Ella lo miró fijamente.

—¿Quién la golpeó?

—Fue en la escalera, hace poco..., cosa de una media hora... El ayudante del comisario de policía, Ilia Petrovitch, le pegó. ¿Por qué? ¿A qué vino?...

Nastasia frunció el ceño y lo miró largamente en silencio. A Raskolnikof lo turbó su mirada inquisitiva e incluso llegó a causarle temor.

—Nastasia, ¿por qué no me respondes? —preguntó con tono tímido y voz débil.

—Esto es la sangre —susurró finalmente la criada, como conversando consigo misma.

—¿La sangre? ¿Pero qué sangre? —murmuró él retrocediendo hacia la pared y poniéndose pálido.

Nastasia continuaba viéndolo.

—Nadie golpeó a la patrona —dijo con voz severa y firme.

Casi sin respirar, él se quedó mirándola.

—Lo escuché perfectamente —susurró con mayor timidez todavía—. No me encontraba dormido; estaba sentado aquí mismo, en el sofá... durante un buen rato lo estuve escuchando... Vino el ayudante del comisario... Todos los vecinos salieron a la escalera...

—Nadie vino para acá. Lo que te trastornó fue la sangre. Uno tiene delirios cuando la sangre no circula bien y se cuaja en el hígado... Entonces, ¿comerás o no?

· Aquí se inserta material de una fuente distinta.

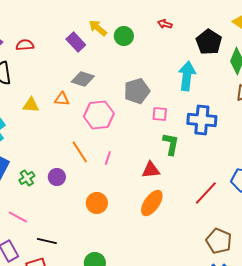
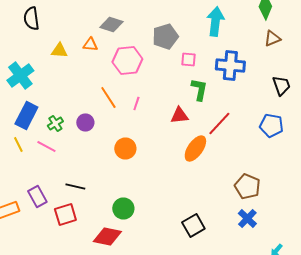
red line: (206, 193) -> (219, 124), moved
orange ellipse: (152, 203) -> (195, 148), moved
pink line: (18, 217) -> (46, 146), moved

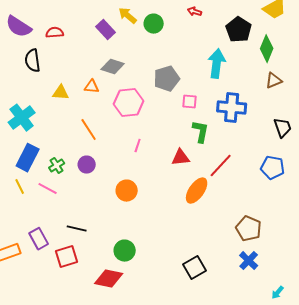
orange line: (108, 98) -> (89, 130), moved

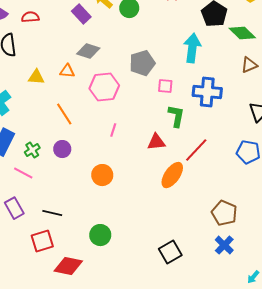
green diamond: (267, 49) -> (242, 33), turned -68
purple rectangle: (39, 239) -> (14, 208), moved
red diamond: (109, 279) -> (68, 266), moved

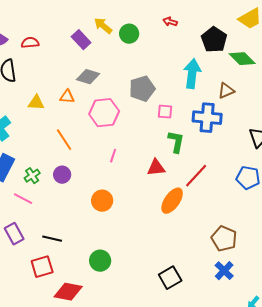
brown triangle: (249, 65) -> (226, 91), moved

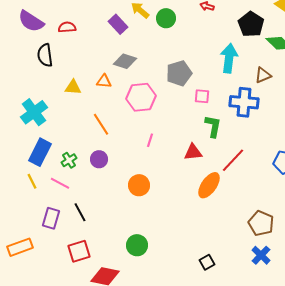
purple rectangle: (14, 234) -> (51, 218), turned 45
black line: (52, 239) -> (80, 212), moved, turned 48
black square: (170, 278) -> (207, 262), size x0.7

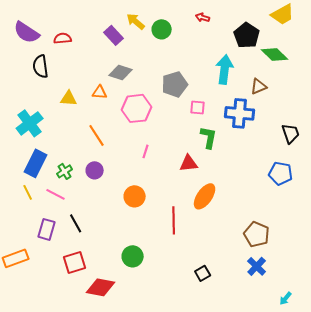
red line: (233, 160) -> (174, 220), moved, turned -44

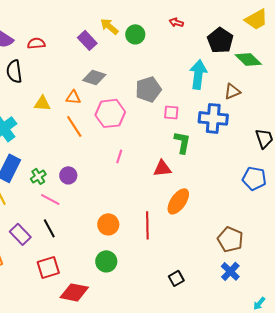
orange line: (97, 135) -> (74, 126), moved
pink line: (56, 194) -> (50, 199), moved
orange circle: (135, 196) -> (108, 224), moved
purple rectangle: (47, 229) -> (20, 234), turned -60

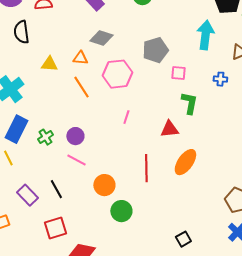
blue cross: (213, 118) -> (220, 79), size x0.5
pink line: (50, 199) -> (76, 160), moved
orange circle: (108, 224) -> (104, 185), moved
red line: (147, 225) -> (146, 168), moved
green circle: (106, 261) -> (121, 211), moved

Raskolnikof no respondió. Inclinada sobre él, Nastasia continuaba mirándolo con atención y no se iba.

—Nastasiuchka, dame agua.

Ella se marchó y, después de dos minutos, volvió con una botija. Pero los pensamientos de Raskolnikof se interrumpieron en este instante. Un tiempo después solamente recordó que había bebido un sorbo de agua fresca y que después había derramado sobre su pecho un poco. Perdió el conocimiento en seguida.

Capítulo III

Pero durante su enfermedad no estuvo totalmente inconsciente: algo de lucidez se combinaba con el delirio durante su estado febril. Recordó perfectamente, transcurrido el tiempo, los detalles de esta etapa de su vida. En ocasiones le daba la impresión de mirar algunas personas congregadas alrededor de él. Querían llevárselo. Estaban hablando de él y discutían exaltadamente. Luego se veía solo: todos lo habían abandonado e inspiraba terror. Alguien se atrevía, de vez en cuando, a entreabrir la puerta y lo veía y lo amenazaba. Se encontraba rodeado de enemigos que se burlaban de él y lo despreciaban. A Nastasia le reconocía y miraba a otra persona a la que no tenía dudas de conocer, pero que no podía recordar quién era, lo que lo llenaba de desesperación hasta el punto de hacerlo llorar. Le parecía, en ocasiones, estar desde hacía un mes postrado; otras, pensaba que solamente llevaba un día enfermo. Pero el... había olvidado por completo el suceso. No obstante, se decía a cada instante que no recordaba algo muy importante que no debería haber olvidado, y se torturaba haciendo angustiantes esfuerzos de memoria. Pasaba de los arrebatos de furia a los de pánico. Se incorporaba en su cama e intentaba escapar, pero siempre se encontraba alguien cerca que lo inmovilizaba fuertemente. Él, entonces, caía de nuevo en el sofá, inconsciente, fatigado. Finalmente, volvió en sí.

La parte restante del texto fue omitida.